The Outsourcing Choice
May 23, 2004
"Two roads diverged in the woods...." and our Congress and the states have chosen the one most traveled by. Amid the media assaults on "Outsourcing" state legislatures across the land have passed anti-sourcing bills. To date there are at least 33 state houses which have passed such laws.
These laws are considered "Buy American" and encourage states to buy American goods regardless of cost or quality. These considerations may look appealing to the eye and speak to our patriotism but they have more serious repercussions. First they violate the long established free trade agreements and out rightly risk virtual trade wars, which would result in more restrictive trade. If the English can't sell to our government, why would England let our firms sell to theirs?
Secondly, they violate the United States Constitution. Specifically, it's the prerogative of Congress to run foreign affairs and regulate commerce. As the Wall Street Journal reported in the recent Natsios ruling, the Supreme Court struck down a Massachusetts statue, which barred its agencies from forming contracts with foreign suppliers. This was a unanimous ruling, which upheld the integrity of the commerce clause.

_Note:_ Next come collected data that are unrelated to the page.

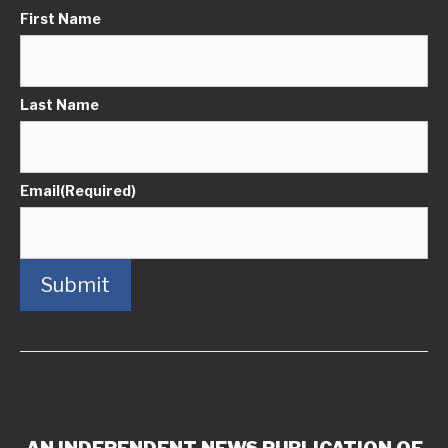
First Name
Last Name
Email
(Required)
Submit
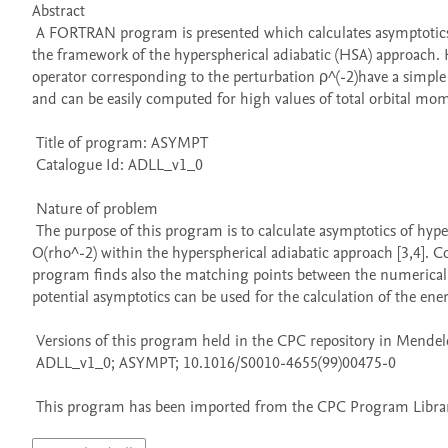
Abstract 

 A FORTRAN program is presented which calculates asymptotics of potential curves and adiabatic potentials with an accuracy of O(ρ^(-2)) in 
the framework of the hyperspherical adiabatic (HSA) approach. He
operator corresponding to the perturbation ρ^(-2)have a simple 
and can be easily computed for high values of total orbital mom
 Title of program: ASYMPT

 Catalogue Id: ADLL_v1_0

 Nature of problem 

 The purpose of this program is to calculate asymptotics of hyperspherical potential curves and adiabatic potentials with an accuracy of 
O(rho^-2) within the hyperspherical adiabatic approach [3,4]. Co
program finds also the matching points between the numerical a
potential asymptotics can be used for the calculation of the energy
 Versions of this program held in the CPC repository in Mendeley Data

 ADLL_v1_0; ASYMPT; 10.1016/S0010-4655(99)00475-0

 This program has been imported from the CPC Program Library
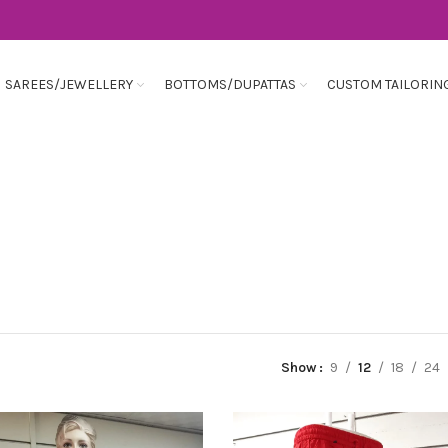
SAREES/JEWELLERY
BOTTOMS/DUPATTAS
CUSTOM TAILORIN
Show
9
12
18
24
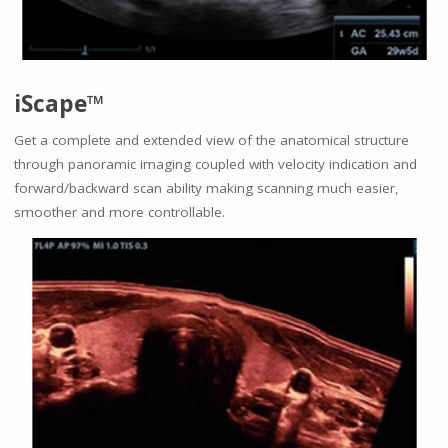
iScape™
Get a complete and extended view of the anatomical structure
through panoramic imaging coupled with velocity indication and
forward/backward scan ability making scanning much easier,
smoother and more controllable.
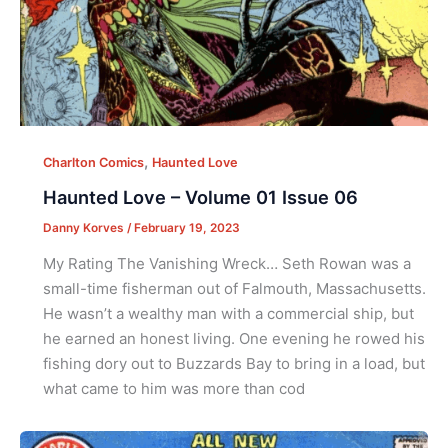
,
Charlton Comics
Haunted Love
Haunted Love – Volume 01 Issue 06
Danny Korves
/
February 19, 2023
My Rating The Vanishing Wreck… Seth Rowan was a
small-time fisherman out of Falmouth, Massachusetts.
He wasn’t a wealthy man with a commercial ship, but
he earned an honest living. One evening he rowed his
fishing dory out to Buzzards Bay to bring in a load, but
what came to him was more than cod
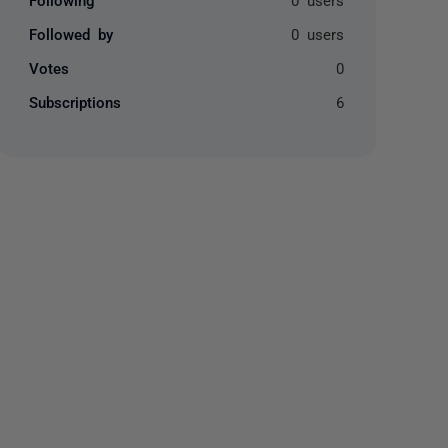
Followed by
0 users
Votes
0
Subscriptions
6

So that begs the question, should we respond to this dilemma or take the initiative and remain ahead of the issue? We claim that the knee jerk reaction is nothing more than a political farce to fool un-educated voters that they are actually doing something. In all likelihood, if these bills have any impact, it will likely be negative as other free trading nations back away to protectionism. The real solution is to enact policies before hand, which encourages U.S. investment and capital inflows to maximize the health of the U. S. economy and maximize the number of jobs.
Some proactive policies that will actually benefit the public at large would be a total overhaul of the U.S. tax code. Specifically, "Under the current IRS law, American multinational firms must pay the business taxes in the foreign county in which it earned the money and then they are whacked with a second, add-on tax of up to 35 percent if they reinvest capital here." As Stephen Moore from the Club for Growth reported, in addition to above, amounts to a "virtual tariff on capital. Furthermore, He indicates that we are "virtually the only nation in the world that penalizes repatriated capital in this way."
The Congress is deliberating a bill to reduce the 35 percent rate to 5 percent; this certainly is a desirable policy for next time around. However, such alterations done before or during the recession could have kept food on many more tables and brought more prosperity to America. Policies like these establish long lasting effects which will enhance all Americans' lives. Simply responding by jerking the knee to react to political pressure is nothing more than wasted paper and effort. We hope that Congress and the States will realize its authority and duty to enact sound policies, which are ahead of the curve, so that when the road diverges in the woods, they might choose the one less traveled by. That is how we see it FROM OUR PERSPECTIVE.